Sanctions américaines contre Kigali : Washington cible quatre hauts responsables et les Forces de défense rwandaises

Le département du Trésor des États-Unis a annoncé une nouvelle série de sanctions visant quatre hauts responsables rwandais ainsi que l’ensemble des Forces de défense rwandaises (RDF), accusés de contribuer à l’instabilité persistante dans l’est de la République démocratique du Congo. Cette décision marque un durcissement significatif de la position américaine dans le conflit qui secoue les provinces du Nord-Kivu et du Sud-Kivu.

Par Pierre Kabakila

Le gouvernement américain, par l’entremise du United States Department of the Treasury et de son Office of Foreign Assets Control (OFAC), a inscrit quatre hauts responsables rwandais ainsi que les Rwanda Defence Force (RDF) sur la liste des ressortissants spécialement désignés (SDN).

Les personnalités visées sont Stanislas Gashugi, Ruki Karusisi, Mubarakh Muganga (alias « MK Mubarkh ») et Vincent Nyakarundi. Basés à Kigali, ils sont accusés par Washington de participer, directement ou indirectement, au soutien d’activités jugées déstabilisatrices dans l’est de la République démocratique du Congo.

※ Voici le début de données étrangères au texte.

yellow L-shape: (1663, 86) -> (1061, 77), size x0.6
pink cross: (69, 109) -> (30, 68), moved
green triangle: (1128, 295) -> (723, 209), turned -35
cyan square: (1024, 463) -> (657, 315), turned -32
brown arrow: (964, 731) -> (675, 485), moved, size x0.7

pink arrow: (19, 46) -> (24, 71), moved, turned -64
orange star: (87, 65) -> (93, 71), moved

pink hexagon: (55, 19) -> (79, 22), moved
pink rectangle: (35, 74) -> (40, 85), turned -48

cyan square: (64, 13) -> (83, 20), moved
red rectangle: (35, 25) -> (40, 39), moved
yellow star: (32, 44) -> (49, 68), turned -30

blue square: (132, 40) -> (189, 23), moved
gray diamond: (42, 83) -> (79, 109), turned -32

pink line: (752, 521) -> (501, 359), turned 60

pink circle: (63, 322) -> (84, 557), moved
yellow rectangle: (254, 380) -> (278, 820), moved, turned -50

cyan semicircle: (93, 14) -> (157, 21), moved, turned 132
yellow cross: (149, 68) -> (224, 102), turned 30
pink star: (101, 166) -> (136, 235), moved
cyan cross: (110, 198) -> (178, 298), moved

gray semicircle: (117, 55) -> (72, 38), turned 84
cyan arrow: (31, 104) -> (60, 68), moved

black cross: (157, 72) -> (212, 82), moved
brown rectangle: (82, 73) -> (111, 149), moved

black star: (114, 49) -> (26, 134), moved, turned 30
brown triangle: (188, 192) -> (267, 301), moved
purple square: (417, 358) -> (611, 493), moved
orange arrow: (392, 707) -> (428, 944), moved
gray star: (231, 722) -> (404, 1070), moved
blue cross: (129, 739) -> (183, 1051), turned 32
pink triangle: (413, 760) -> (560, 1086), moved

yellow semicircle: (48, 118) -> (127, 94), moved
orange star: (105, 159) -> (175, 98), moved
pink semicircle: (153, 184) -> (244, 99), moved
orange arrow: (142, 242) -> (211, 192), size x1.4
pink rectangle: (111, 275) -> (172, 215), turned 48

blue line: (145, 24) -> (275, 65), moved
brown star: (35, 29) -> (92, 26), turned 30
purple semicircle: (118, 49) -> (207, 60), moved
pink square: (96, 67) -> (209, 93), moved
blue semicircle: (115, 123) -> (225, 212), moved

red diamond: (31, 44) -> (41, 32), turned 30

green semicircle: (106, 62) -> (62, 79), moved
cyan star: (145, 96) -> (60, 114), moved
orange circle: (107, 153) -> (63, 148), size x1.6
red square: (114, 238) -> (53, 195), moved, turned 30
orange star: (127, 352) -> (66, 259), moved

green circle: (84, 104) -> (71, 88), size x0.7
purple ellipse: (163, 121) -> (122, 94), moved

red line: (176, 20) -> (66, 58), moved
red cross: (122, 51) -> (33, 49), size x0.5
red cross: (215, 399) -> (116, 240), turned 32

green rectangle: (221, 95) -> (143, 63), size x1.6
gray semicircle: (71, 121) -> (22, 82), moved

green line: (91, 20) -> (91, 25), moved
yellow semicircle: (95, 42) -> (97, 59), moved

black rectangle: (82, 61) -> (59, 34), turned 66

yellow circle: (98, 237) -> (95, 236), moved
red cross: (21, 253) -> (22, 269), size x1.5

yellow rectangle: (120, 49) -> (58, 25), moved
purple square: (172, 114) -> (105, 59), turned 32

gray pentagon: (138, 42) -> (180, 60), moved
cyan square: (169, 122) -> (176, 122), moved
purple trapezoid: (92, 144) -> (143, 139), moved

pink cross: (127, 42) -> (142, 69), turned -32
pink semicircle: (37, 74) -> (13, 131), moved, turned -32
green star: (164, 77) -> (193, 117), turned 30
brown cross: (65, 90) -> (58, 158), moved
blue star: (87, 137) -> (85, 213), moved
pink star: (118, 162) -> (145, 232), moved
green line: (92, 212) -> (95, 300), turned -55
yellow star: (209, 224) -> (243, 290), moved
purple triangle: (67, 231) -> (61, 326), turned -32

Dans le même élan, l’OFAC a publié la « General License 1 », qui autorise une période de démantèlement (« wind down ») des transactions impliquant les RDF. Cette mesure technique permet aux entreprises et partenaires concernés de mettre fin, de manière progressive et encadrée, à leurs engagements contractuels ou financiers avant l’application stricte des sanctions.

Concrètement, les avoirs éventuels des personnes et entités désignées aux États-Unis sont gelés.

Les citoyens américains et toute entité opérant sous juridiction américaine se voient interdire toute transaction avec les personnes sanctionnées. Toute violation expose à des poursuites et à des pénalités financières substantielles.

Cette décision intervient dans un climat de tensions persistantes dans les provinces du Nord-Kivu et du Sud-Kivu, où les affrontements se poursuivent entre les forces gouvernementales congolaises et les rebelles du M23, affiliés à l’Alliance Fleuve Congo (AFC).

Washington accuse Kigali d’apporter un appui militaire et logistique au M23/AFC, notamment en matière d’encadrement et d’approvisionnement.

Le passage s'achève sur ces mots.